[Stored data entries]
▼

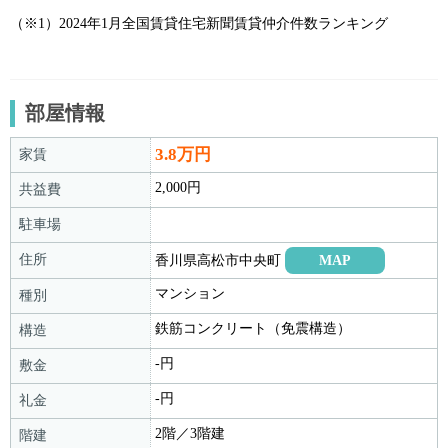
（※1）2024年1月全国賃貸住宅新聞賃貸仲介件数ランキング								
部屋情報
3.8万円
家賃
2,000円
共益費
駐車場
住所
香川県高松市中央町
MAP
マンション
種別
鉄筋コンクリート（免震構造）
構造
-円
敷金
-円
礼金
2階／3階建
階建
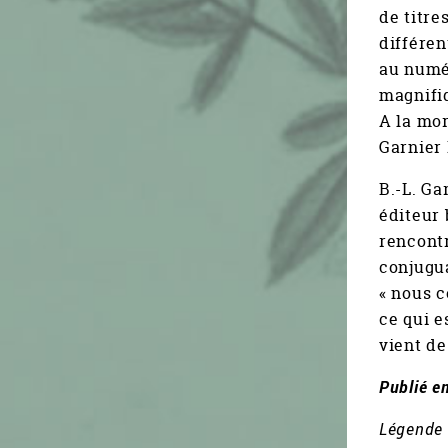
de titre
différen
au numér
magnifiq
A la mor
Garnier 
B.-L. Ga
éditeur 
rencontr
conjugua
« nous c
ce qui e
vient de
Publié e
Légende d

▲

• [What is needed]: Print the records above exactly, minus pictures.

• [Result for this task]:
（※1）2024年1月全国賃貸住宅新聞賃貸仲介件数ランキング								
部屋情報
3.8万円
家賃
2,000円
共益費
駐車場
住所
香川県高松市中央町
MAP
マンション
種別
鉄筋コンクリート（免震構造）
構造
-円
敷金
-円
礼金
2階／3階建
階建
de titre
différen
au numér
magnifiq
A la mor
Garnier 
B.-L. Ga
éditeur 
rencontr
conjugua
« nous c
ce qui e
vient de
Publié e
Légende d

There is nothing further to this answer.